Yeah, when I think about it we usually have plastic spoons. But, this technique would work with a metal spatula as well. More one of the tricks then anything else.

----------


## hunter63

Gibbs rule number 9, "Never go anywhere with out a knife"....just sayin'.

----------


## Rick

I always have a couple of different knives on me but when I'm chowing down I usually don't bother pulling one out. The food I prepare in the field rarely needs more than chopped up a bit to make it bite sized and the metal spoon works fine for that. 

Besides after surviving in the wild with only a knife (and spoon) you never know what might be on that knife.

----------


## Wildthang

And with 2 spoons and 1 harmonica you can make hillbilly music

----------


## SLVRBK

That is darn cool! Going to have to try this.  :Smile:

----------


## SHTFMIKE

You can open a can on the pavement.

https://www.youtube.com/watch?v=sbxKbI9Ik4o

----------


## dave fuches

yep i agree...very cool info

----------


## Faiaoga

> Gibbs rule number 9, "Never go anywhere with out a knife"....just sayin'.

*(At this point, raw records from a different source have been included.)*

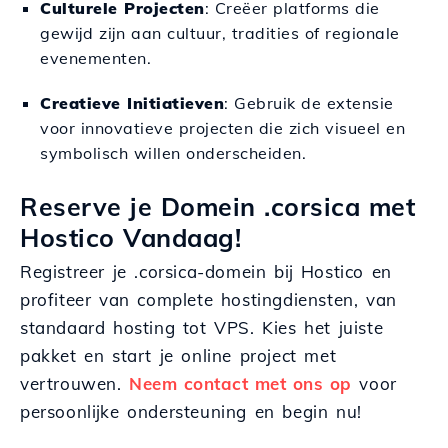
Culturele Projecten
: Creëer platforms die
gewijd zijn aan cultuur, tradities of regionale
evenementen.
Creatieve Initiatieven
: Gebruik de extensie
voor innovatieve projecten die zich visueel en
symbolisch willen onderscheiden.
Reserve je Domein .corsica met
Hostico Vandaag!
Registreer je .corsica-domein bij Hostico en
profiteer van complete hostingdiensten, van
standaard hosting tot VPS. Kies het juiste
pakket en start je online project met
vertrouwen.
Neem contact met ons op
voor
persoonlijke ondersteuning en begin nu!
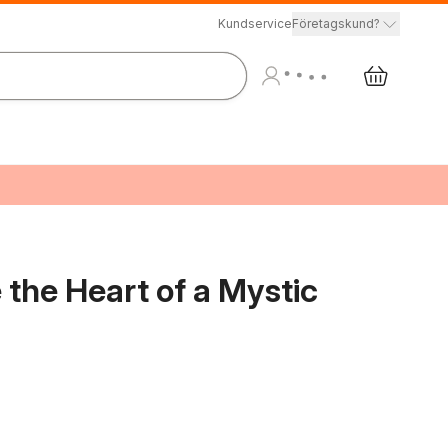
Kundservice
Företagskund?
 the Heart of a Mystic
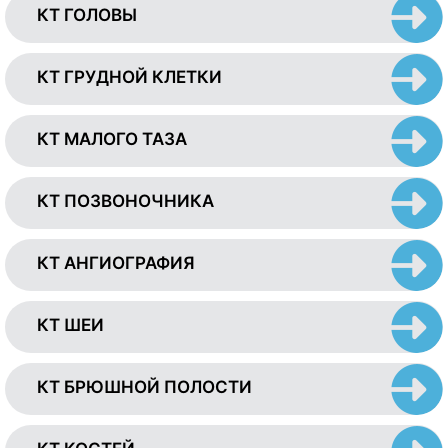
КТ ГОЛОВЫ
КТ ГРУДНОЙ КЛЕТКИ
КТ МАЛОГО ТАЗА
КТ ПОЗВОНОЧНИКА
КТ АНГИОГРАФИЯ
КТ ШЕИ
КТ БРЮШНОЙ ПОЛОСТИ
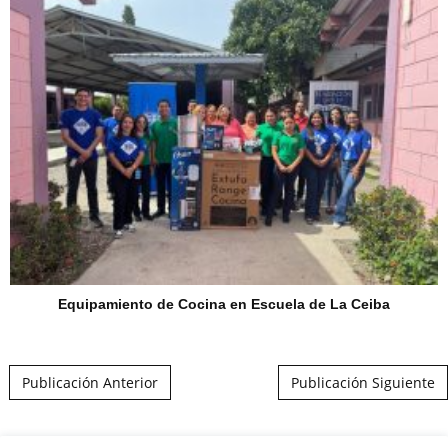
Equipamiento de Cocina en Escuela de La Ceiba
Post navigation
Publicación Anterior
Publicación Siguiente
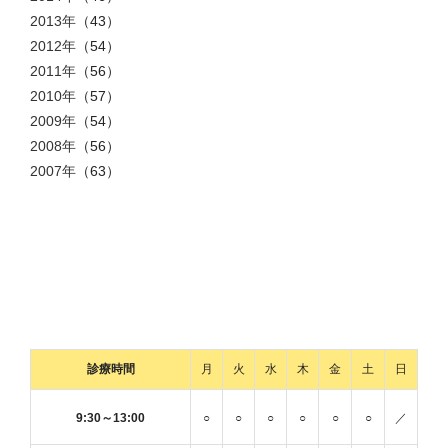
2013年
（43）
2012年
（54）
2011年
（56）
2010年
（57）
2009年
（54）
2008年
（56）
2007年
（63）
診療時間
月
火
水
木
金
土
日
9:30～13:00
○
○
○
○
○
○
／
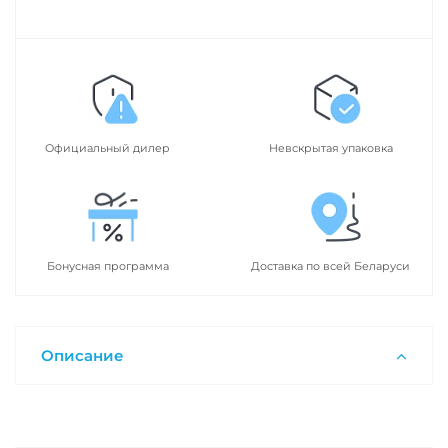
Официальный дилер
Невскрытая упаковка
Бонусная программа
Доставка по всей Беларуси
Описание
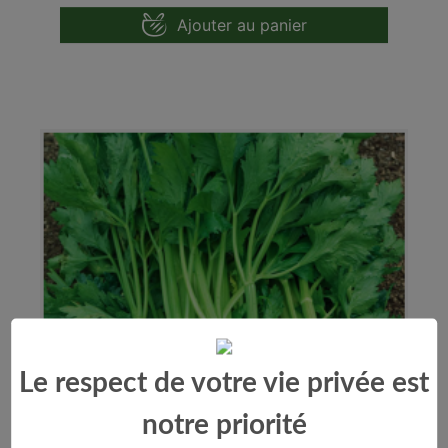
Ajouter au panier
Le respect de votre vie privée est
notre priorité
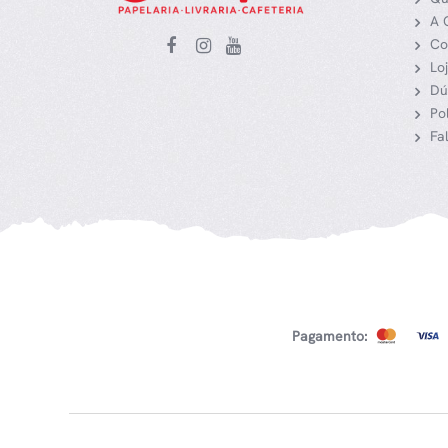
A 
Co
Lo
Dú
Po
Fa
Pagamento:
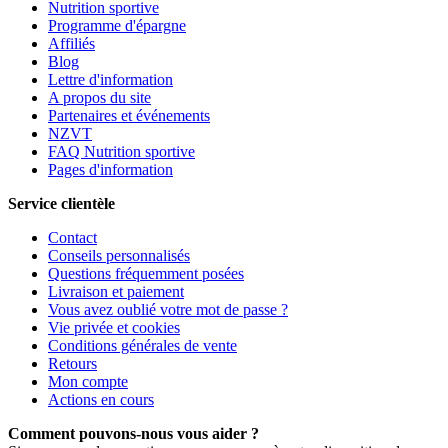
Nutrition sportive
Programme d'épargne
Affiliés
Blog
Lettre d'information
A propos du site
Partenaires et événements
NZVT
FAQ Nutrition sportive
Pages d'information
Service clientèle
Contact
Conseils personnalisés
Questions fréquemment posées
Livraison et paiement
Vous avez oublié votre mot de passe ?
Vie privée et cookies
Conditions générales de vente
Retours
Mon compte
Actions en cours
Comment pouvons-nous vous aider ?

Nifty neat and neat and cool.  Now some company will market a steel teaspoon as The Ultimate Yuppie Urban Survival Knife.  Right On. :Ohmy:

----------


## Rick

You are the only one that actually got the response correct. We were looking for Nifty neat and neat and cool. We would have taken Nifty neat and cool but you had it exactly correct! Your prize is absolutely free. Just a small shipping and handling charge will apply. We accept cash and cash.

----------


## Nighthawk01

Loved it. Never ceases to amaze what folk put on the net .

----------


## zeroed4x

Its a cool trick if you don't have a can opener or your knife. Why would I ever be without one of my knives ?

----------